Il Regno Unito potrebbe essere il primo paese a introdurre una “snack tax”, una tassa sugli snack con un doppio obiettivo: da una parte spingere i produttori di merendine a rivedere le proprie ricette in funzione di una riduzione dei quantitativi di zucchero e sale e dall’altra aiutare le persone a migliorare la propria alimentazione.
A spingere ulteriormente in questa direzione è stata l’epidemia del COVID-19, che ha evidenziato come i casi più gravi e un alto tasso di mortalità si siano registrati tra le persone obese. Nel Regno Unito ci sono 13 milioni di adulti obesi, una cifra che è raddoppiata nel corso degli ultimi venti anni, mentre nella fascia di età fino ai 10 anni si è evidenziato che un bambino su tre è in sovrappeso. Una situazione che nel Paese determina 64.000 decessi all’anno e una spesa per il servizio sanitario che arriva a 74 miliardi di sterline.
Per approntare la nuova tassa, il governo inglese ha coinvolto un esperto: Henry Dimbleby, fondatore di una catena di ristoranti, che ha creato la Strategia alimentare nazionale e l’ha presentata a luglio al governo del Regno Unito.
La strategia si articola su due idee principali: una tassa sui cibi contenenti sale e zucchero, che i media hanno chiamato “snack tax” e la distribuzione gratuita di verdura alle persone più povere.
La tassa consisterebbe in un’imposta di 3 sterline al kg sullo zucchero e di 6 sterline al kg sul sale venduto per la produzione di alimenti trasformati e nelle attività di ristorazione.

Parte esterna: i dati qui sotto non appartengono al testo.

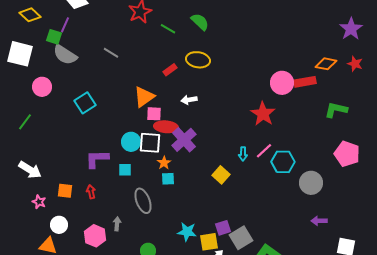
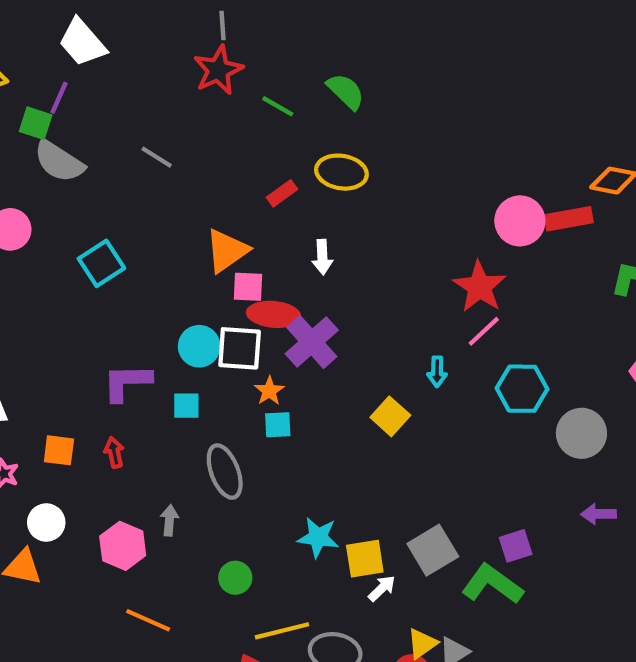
white arrow: (189, 100) -> (322, 257), turned -84
pink line: (264, 151) -> (484, 331), moved
purple square: (223, 228) -> (516, 546), moved

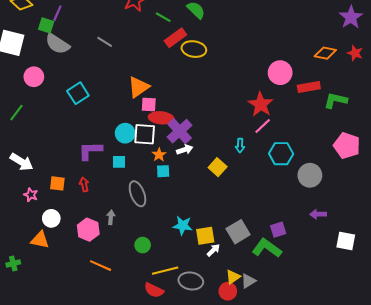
red rectangle: (282, 193) -> (175, 38), moved, size x1.5
red rectangle: (569, 219) -> (309, 87), moved
white arrow: (322, 257) -> (185, 150), moved, turned -105

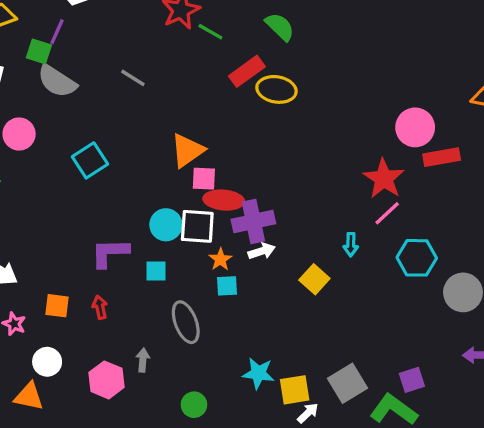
green line: (163, 17) -> (210, 32), moved
red rectangle: (309, 87) -> (442, 157), moved
purple cross: (180, 131) -> (253, 221), turned 30

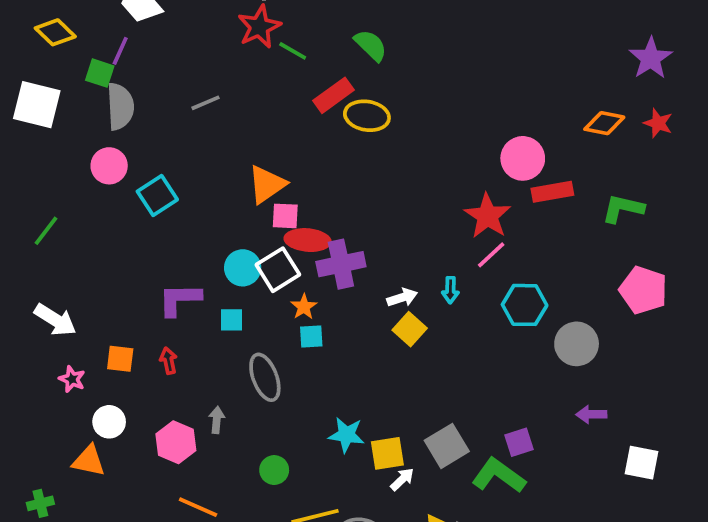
gray line: (133, 78) -> (206, 103), turned -55
gray semicircle: (57, 81) -> (120, 106), turned -126
pink circle: (19, 134) -> (109, 166), moved
white square: (197, 226) -> (278, 270), turned -36
white arrow: (262, 251) -> (402, 298), moved

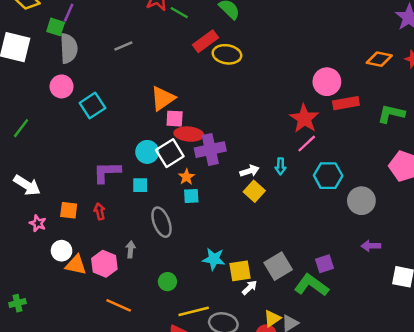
orange triangle: (89, 461) -> (76, 265), moved

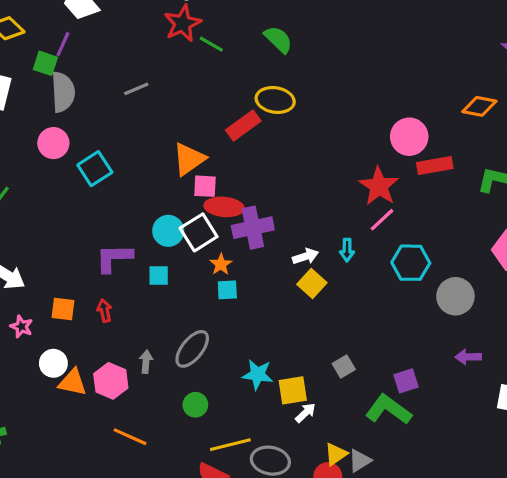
red rectangle: (206, 41) -> (243, 126), moved
gray ellipse: (161, 222) -> (192, 349), moved, turned 60
gray square: (278, 266) -> (344, 366), moved, size x0.6

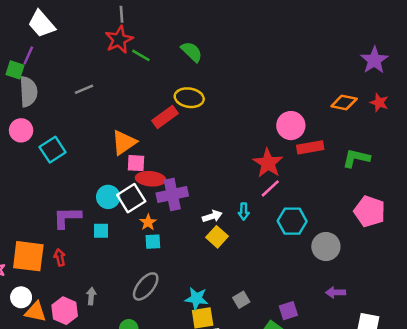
orange square: (63, 309) -> (28, 256), size x1.8
gray ellipse: (192, 349) -> (146, 286), moved
cyan star: (258, 374) -> (196, 299), moved

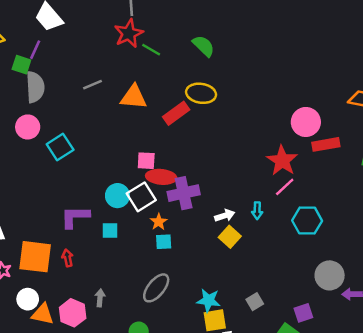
orange triangle: (124, 142) -> (134, 97), moved, turned 40
gray circle: (326, 247) -> (330, 275), moved

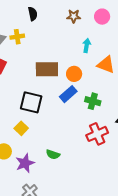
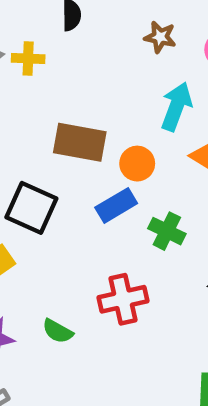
cyan arrow: (87, 45) -> (176, 106), size x1.5
red cross: (97, 134) -> (123, 299), moved

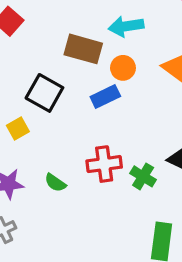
cyan arrow: (176, 106) -> (126, 26), moved, turned -124
green cross: (167, 231) -> (143, 176), moved

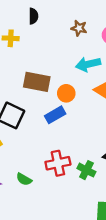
cyan arrow: (126, 26) -> (88, 64), moved

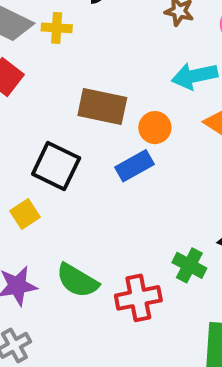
red cross: (58, 163) -> (138, 298), moved
green semicircle: (24, 179) -> (77, 280), size x1.5

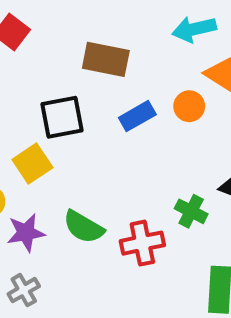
orange circle: (155, 128) -> (189, 106), moved
black square: (56, 166) -> (62, 117), turned -36
yellow square: (25, 214) -> (32, 164), size x1.4

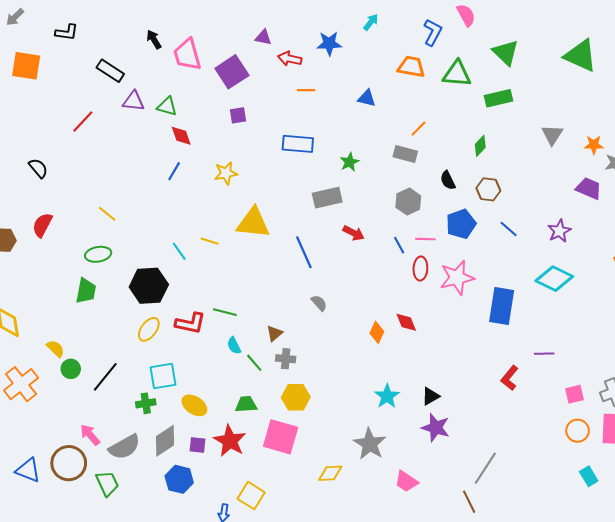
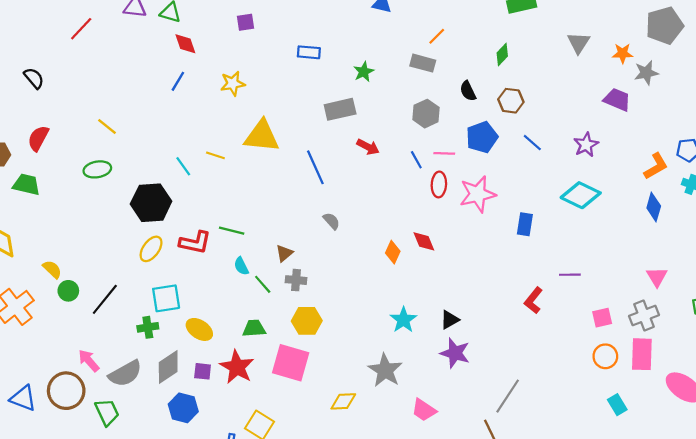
blue rectangle: (298, 144) -> (309, 52), size x0.7
green trapezoid: (86, 291) -> (26, 184), moved, turned -88
blue rectangle: (502, 306) -> (525, 224), size x0.6

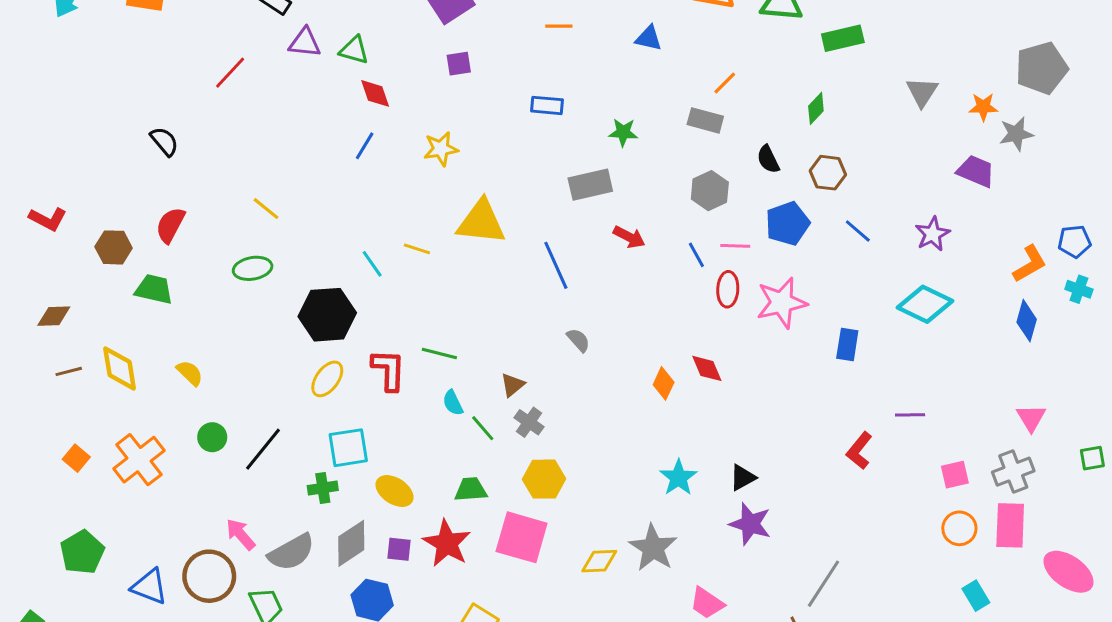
green star: (364, 72) -> (623, 132), turned 30
red L-shape: (195, 242) -> (389, 370), turned -100
yellow semicircle: (52, 269) -> (190, 373), moved
gray cross: (296, 280) -> (529, 422), turned 30
yellow diamond: (343, 401) -> (599, 561), moved

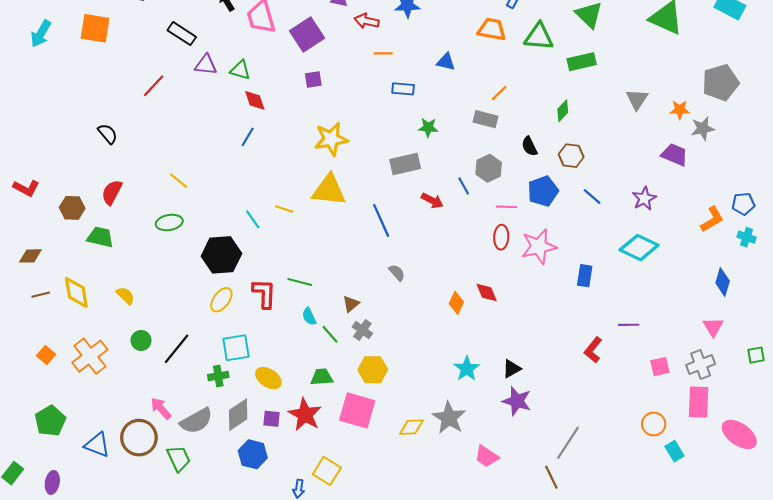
blue rectangle: (547, 105) -> (403, 89), moved
yellow star: (441, 149) -> (331, 139), moved, size x1.4
blue line: (696, 255) -> (464, 186), moved
blue diamond: (1027, 321) -> (723, 282), moved
orange circle: (959, 528) -> (654, 424), moved

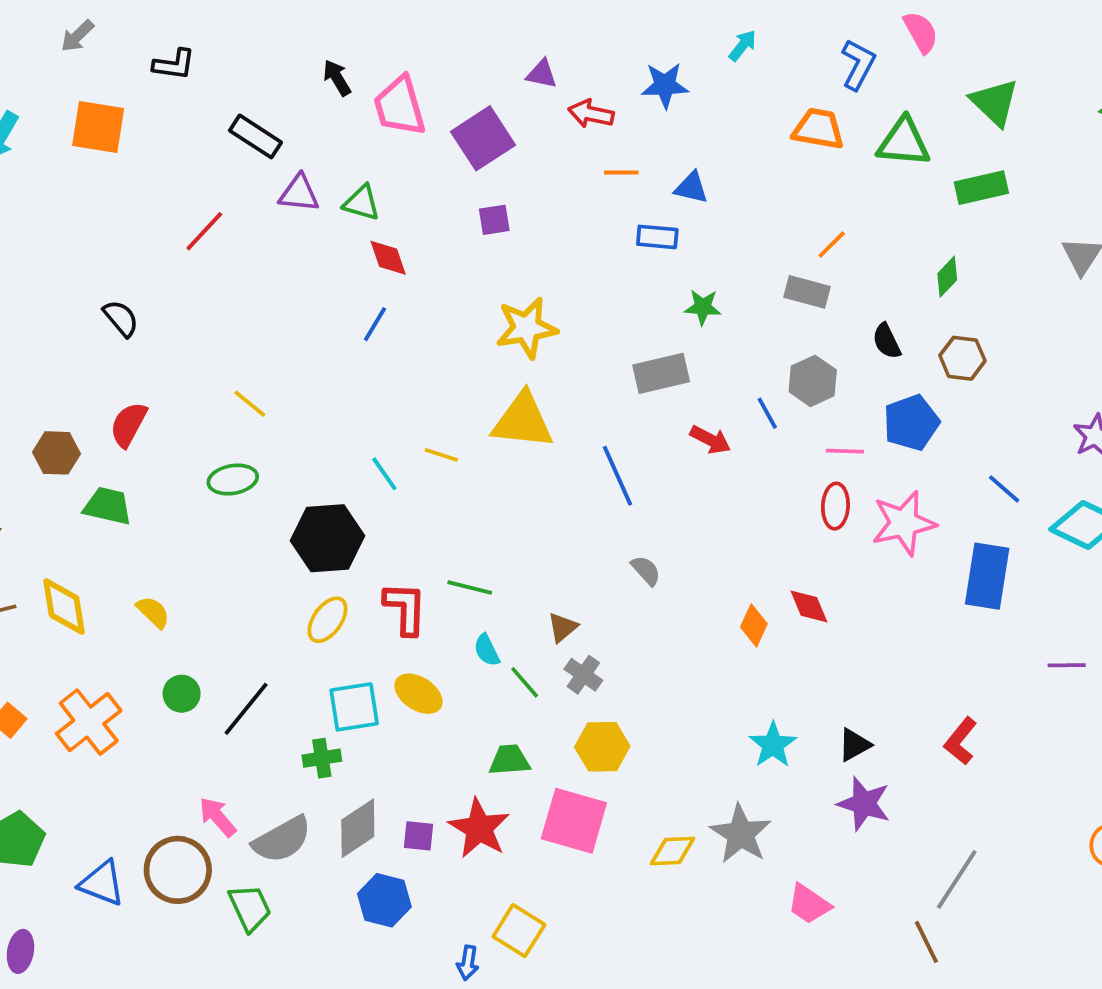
blue triangle: (446, 62) -> (691, 188), moved
blue line: (592, 196) -> (1004, 489), moved
blue rectangle: (585, 276) -> (987, 576), size x1.6
red L-shape: (593, 350) -> (961, 741), moved
yellow ellipse: (268, 378) -> (418, 694), moved

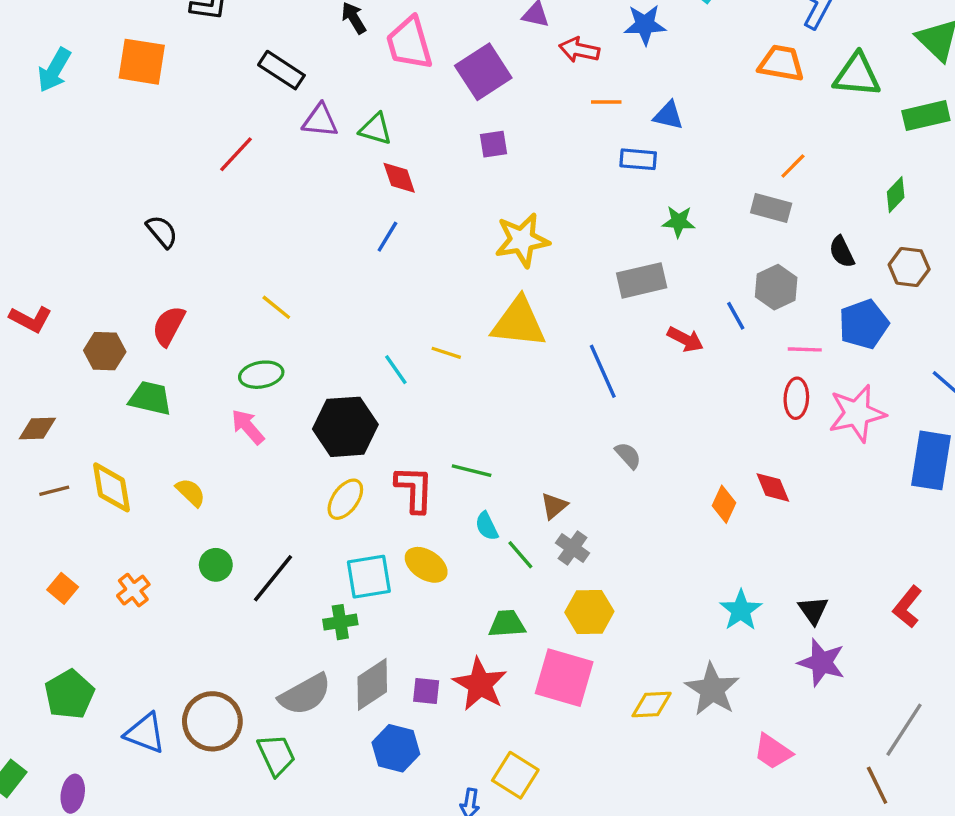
orange cross: (89, 722) -> (133, 590), size x0.6
black triangle: (854, 745) -> (813, 610), turned -36
pink arrow: (218, 817) -> (248, 427), moved

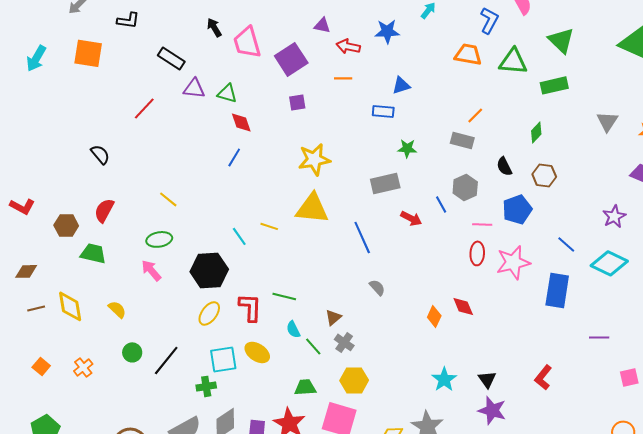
orange line: (606, 102) -> (343, 78), moved
blue triangle: (668, 116) -> (401, 85), turned -30

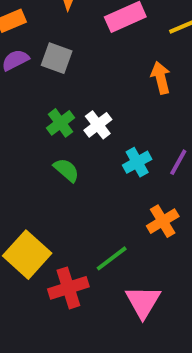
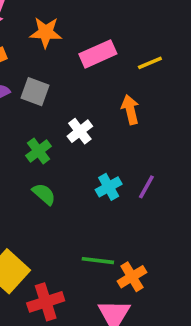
white cross: (98, 125) -> (80, 131), moved
orange cross: (163, 221) -> (132, 277), moved
green line: (112, 258) -> (98, 261), moved, turned 44

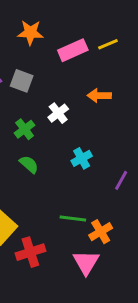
yellow line: (150, 63) -> (108, 44), moved
orange arrow: (130, 110) -> (99, 96), turned -75
purple line: (146, 187) -> (121, 180), moved

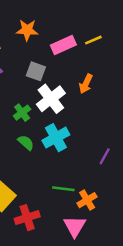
gray square: (22, 81) -> (36, 71), moved
orange arrow: (99, 96) -> (86, 84), turned -66
white cross: (58, 113) -> (51, 99), size x1.6
cyan cross: (82, 158) -> (56, 138), moved, size x1.5

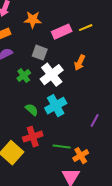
green cross: (22, 113) -> (24, 76), moved
red cross: (27, 218) -> (33, 137), moved

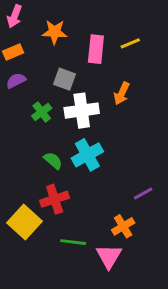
pink rectangle: (62, 32) -> (96, 49), turned -60
white cross: (52, 75) -> (82, 111), turned 30
purple line: (95, 121) -> (143, 193), moved, turned 32
green line: (62, 147) -> (73, 242), moved

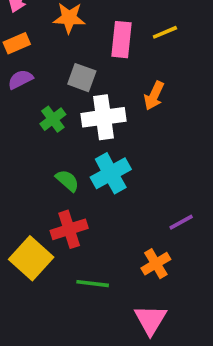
pink triangle: (109, 256) -> (150, 320), moved

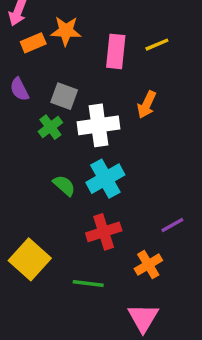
orange rectangle: (17, 43) -> (33, 43), moved
gray square: (82, 78) -> (64, 96), moved
purple semicircle: (20, 79) -> (19, 89), turned -90
red cross: (69, 229) -> (104, 232), moved

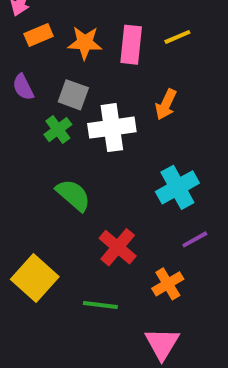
orange star: (66, 31) -> (85, 43), moved
cyan cross: (105, 179) -> (177, 187), moved
green semicircle: (64, 185) -> (73, 195), size x1.4
red cross: (104, 232) -> (118, 247), turned -32

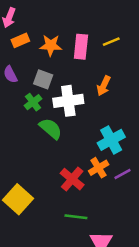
green semicircle: (73, 195) -> (51, 129), moved
orange cross: (168, 284) -> (99, 168), moved
green line: (100, 305) -> (76, 217), moved

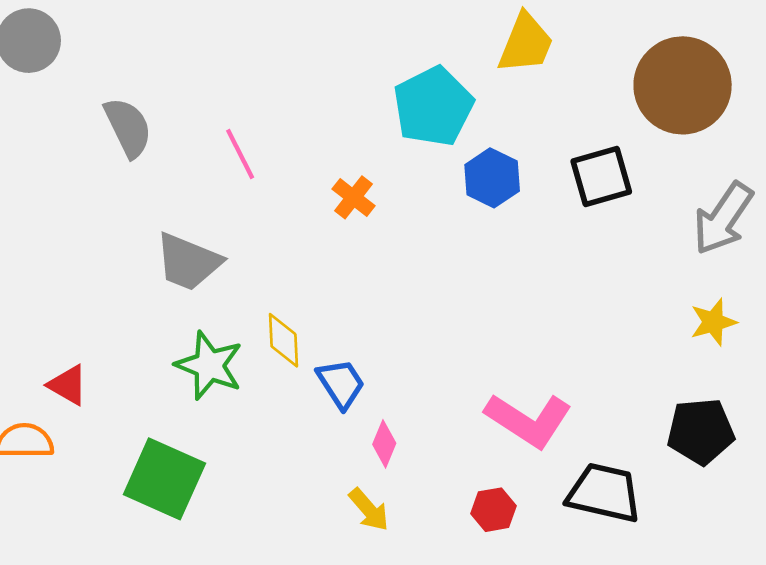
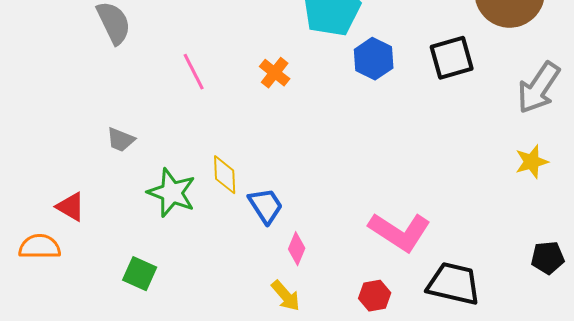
pink line: (240, 154) -> (194, 72), moved
gray trapezoid: (188, 262) -> (121, 140), moved, size x0.6
black pentagon: (701, 431) -> (548, 258), moved, size x0.7
green square: (164, 479) -> (140, 274), size x0.6

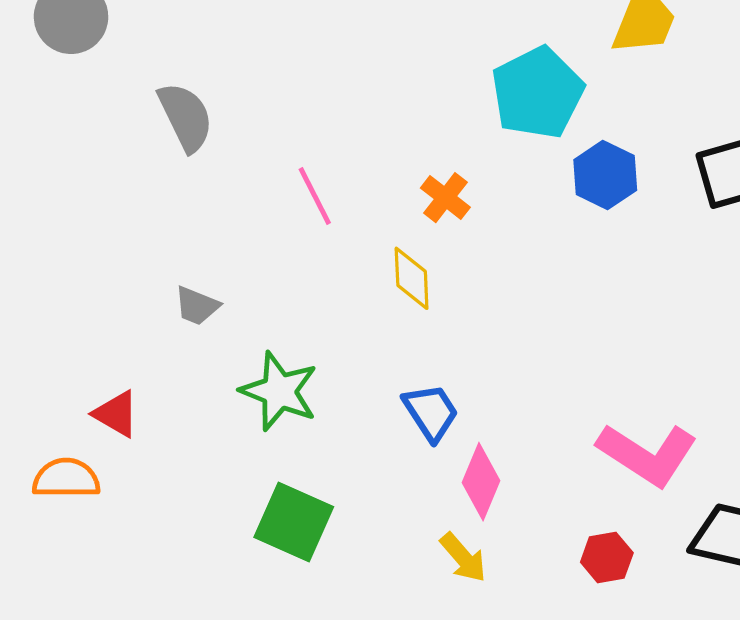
yellow diamond: (225, 175) -> (412, 278), moved
pink diamond: (297, 249) -> (481, 482), size x1.4
green square: (140, 274) -> (294, 522), moved, size x1.4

Sembra, però, che il primo ministro Boris Johnson non sia d’accordo poiché, piuttosto di gravare i lavoratori di una nuova tassa, propenderebbe per una strategia che punti ad incoraggiare uno stile di vita più sano, spingendo le persone a fare esercizio fisico e mangiare meno cibo spazzatura.
La proposta di Dimblely è stata presentata al segretario dell’ambiente, George Eustice, che ha dichiarato che l’avrebbe presa in considerazione per elaborare una strategia governativa su questo tema nei prossimi mesi.